Il varicocele è una patologia varicosa che interessa molti uomini ed è caratterizzato dalla dilatazione ed incontinenza delle vene testicolari (o spermatiche). Può portare a problemi di sviluppo del testicolo e di infertilità. Per questo la diagnosi precoce è fondamentale. L’autopalpazione dei testicoli e la visita andrologica, con i successivi accertamenti, ne permettono la diagnosi ed il corretto inquadramento, necessario per valutare la necessità del trattamento.

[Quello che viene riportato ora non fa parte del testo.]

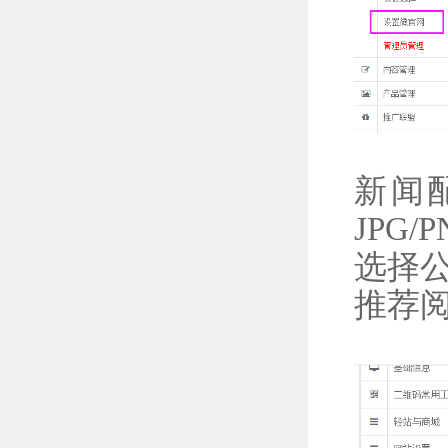
新闻
JPG
选择
推荐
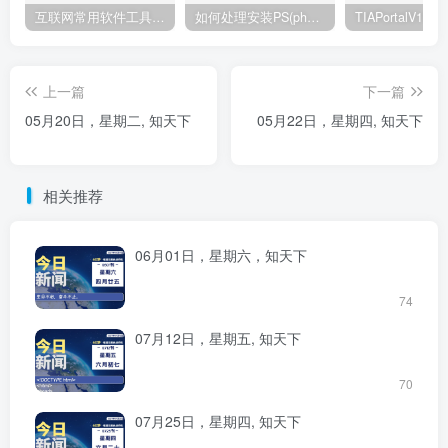
互联网常用软件工具资源汇总贴
如何处理安装PS(photoshop cc2018) 时，提示系统或者IE浏览器需要升级
上一篇
下一篇
05月20日，星期二, 知天下
05月22日，星期四, 知天下
相关推荐
06月01日，星期六，知天下
74
07月12日，星期五, 知天下
70
07月25日，星期四, 知天下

Il varicocele, anomala dilatazione varicosa delle vene del testicolo, colpisce circa il 10-20% della popolazione maschile ed è piuttosto comune negli uomini con problemi di fertilità, dove è presente nel 30-40% dei casi. Inizia a manifestarsi più frequentemente nell’età dello sviluppo puberale, tra gli 11 e i 16 anni e interessa soprattutto il testicolo sinistro.

Sballato. Dopato. Fumato. Fertile?

Alterazione del desiderio sessuale, diminuzione del volume dei testicoli, alopecia, compromissione della capacità riproduttiva: ecco alcuni danni provocati dall’assunzione di doping.

Questi effetti nocivi possono diventare stabili e costituire un serio pericolo per la salute negli uomini che assumono sostanze dopanti per lunghi periodi, e non a fini terapeutici.

Nelle femmine si determina invece uno stato di virilizzazione con aumento dei peli (irsutismo), modificazioni della voce, calvizie, diminuzione dei seni o aumento delle dimensioni del clitoride, alterazioni del ciclo mestruale e infertilità.
Sospendendo l’assunzione di doping alcune modificazioni sono reversibili, altre permangono nel tempo.

Prevenzione, igiene e rapporti sessuali protetti

Le Infezioni Sessualmente Trasmesse (IST) costituiscono un gruppo di malattie infettive molto diffuse che interessano, a livello globale, milioni di individui ogni anno e la loro prevenzione rappresenta oggi uno degli obiettivi di sanità pubblica a più alta priorità. I giovani tra 15 e i 24 anni rappresentano la fascia di età molto più esposta allo sviluppo di queste patologie.

L’incidenza delle IST nel mondo è in continuo aumento, grazie anche alla maggiore mobilità e all’aumentata tendenza ad avere rapporti sessuali con più partners. Sottogruppi di popolazione particolarmente suscettibili sono: le donne, per la struttura anatomica dell’apparato genitale più complessa e più favorevole all’insediamento dei patogeni; gli adolescenti, con tessuti genitali ancora immaturi e più recettivi; gli individui con stati di grave deficienza immunitaria.